◆ **YOUR ASSIGNMENT**:
Below are the entries. Transcribe exactly the lines from the one with "For every named" through the one with "About (501, 1352)", ends included, and leave out all others.

**** TASK INPUT ****

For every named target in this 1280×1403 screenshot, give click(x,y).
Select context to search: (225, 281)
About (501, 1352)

****
**** TASK INPUT ****

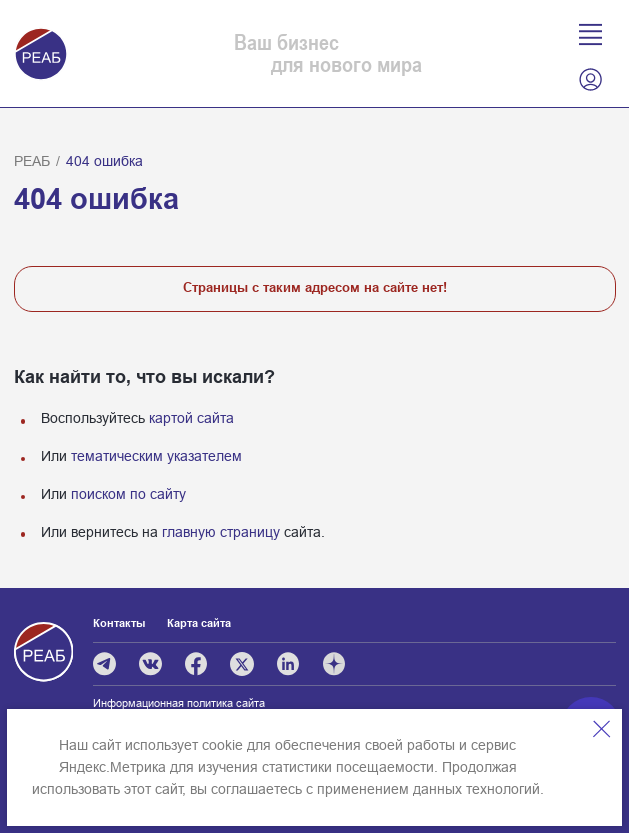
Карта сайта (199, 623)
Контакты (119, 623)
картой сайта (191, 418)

****

◆ **COMPLETED TASK**:
For every named target in this 1280×1403 screenshot, give click(x,y).
Select context to search: (225, 281)
About (501, 1352)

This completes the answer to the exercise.